Æthelred the Unready, or the Ill-Advised, had been king since the age of twelve in 978, after his step-brother had been murdered at Corfe on the orders of Æthelred's mother. The pretence that all the leading magnates and churchmen of England had preferred Ethelred to his brother failed to convince and the administration soon had to struggle with fresh waves of attacks by Vikings, who found England temptingly weak. Normandy, ruled by descendants of Norsemen, provided them with handy harbours and they established a base on the Isle of Wight. Sometimes there was fierce English resistance. In 991 Ealdorman Brihtnoth was killed at the famous battle of Maldon in Essex by a Viking host under Olaf Tryggvason, a Norwegian who returned to plunder the north-east in 993. The next year, he and Swein Forkbeard, the Danish king, attacked London together unsuccessfully. Olaf turned to harry the south-east, but Æthelred succeeded in buying him off. The men of Devon stood firm in 998. More often, however, English generals and officials seem to have been incompetent or irresolute.
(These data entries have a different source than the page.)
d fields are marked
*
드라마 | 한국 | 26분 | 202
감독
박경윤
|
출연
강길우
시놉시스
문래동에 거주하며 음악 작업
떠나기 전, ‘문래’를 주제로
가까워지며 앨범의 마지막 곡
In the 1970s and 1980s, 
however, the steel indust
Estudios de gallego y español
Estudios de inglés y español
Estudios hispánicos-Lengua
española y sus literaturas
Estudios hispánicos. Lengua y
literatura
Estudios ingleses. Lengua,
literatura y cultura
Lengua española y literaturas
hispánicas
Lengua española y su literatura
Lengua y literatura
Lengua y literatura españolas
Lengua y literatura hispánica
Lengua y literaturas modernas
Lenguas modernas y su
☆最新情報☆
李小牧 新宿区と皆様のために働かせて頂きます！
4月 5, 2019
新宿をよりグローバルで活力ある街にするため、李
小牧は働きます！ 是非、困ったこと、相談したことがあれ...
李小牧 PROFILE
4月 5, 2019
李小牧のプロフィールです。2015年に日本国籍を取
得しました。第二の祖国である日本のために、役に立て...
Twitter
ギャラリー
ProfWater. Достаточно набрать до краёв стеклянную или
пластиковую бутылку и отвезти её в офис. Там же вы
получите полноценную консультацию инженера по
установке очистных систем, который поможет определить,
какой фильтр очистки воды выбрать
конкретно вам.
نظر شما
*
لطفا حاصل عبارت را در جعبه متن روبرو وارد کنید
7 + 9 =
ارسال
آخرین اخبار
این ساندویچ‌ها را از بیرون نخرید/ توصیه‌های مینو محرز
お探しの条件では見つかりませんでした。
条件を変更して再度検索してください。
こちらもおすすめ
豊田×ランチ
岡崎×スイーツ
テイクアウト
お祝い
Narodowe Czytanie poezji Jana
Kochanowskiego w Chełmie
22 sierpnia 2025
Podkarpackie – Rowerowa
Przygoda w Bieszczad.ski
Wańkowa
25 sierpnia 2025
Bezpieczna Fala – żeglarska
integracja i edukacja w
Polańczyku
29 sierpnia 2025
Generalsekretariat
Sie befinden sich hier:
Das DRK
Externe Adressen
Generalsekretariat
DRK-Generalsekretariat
Unlike his predecessors, Æthelred seldom led troops in battle himself and his regime was unable to find an effective military leader. He strengthened the English navy. He paid Danegeld. He made an agreement with Duke Richard of Normandy that neither would shelter the other's enemies. In the spring of 1002 he married Emma, Duke Richard's daughter and a formidable person in her own right, to cement the alliance.

Perhaps encouraged by the Norman connection, Æthelred gave the order for the slaughter of 'all the Danish men who were among the English race' on St Brice's Day because they meant to kill him and his advisers and take over the kingdom. Danes had been settled in numbers in the Danelaw in England for a hundred years and more, and it would hardly have been possible to murder them. Maybe the decree applied only to more recent arrivals, but whether the government was capable of organising a mass killing effectively is in considerable doubt. How many were actually massacred is uncertain.

Certainly some Danes were killed, and not only men. In Oxford threatened Danish families broke into St Frideswide's church for sanctuary and resisted the local people's efforts to evict them. The local people then burned the place down and the Danes were presumably burned alive with it. This is mentioned in a charter Æthelred issued to St Frideswide's in 1004, in which he recalled his order for 'a just extermination' of all the Danes in England, who had 'sprouted like a cockle amongst the wheat'. His decree had been issued, he claimed, on the advice of all his leading men and magnates.

One of those killed at Oxford, apparently, was Gunnhild, the sister of Swein Forkbeard, which inevitably sharpened the latter’s hostility. The following summer he sacked Exeter which, significantly perhaps, Æthelred had bestowed on Emma. Swein went on to harry Wessex and destroy Wilton. The Viking assaults intensified and a royal charter of 1004 spoke of 'the anger of God raging with ever increasing savagery against us.' When Æthelred died in 1016, almost the whole of England was ruled by Swein Forkbeard's son Cnut. The following year he appropriated Emma.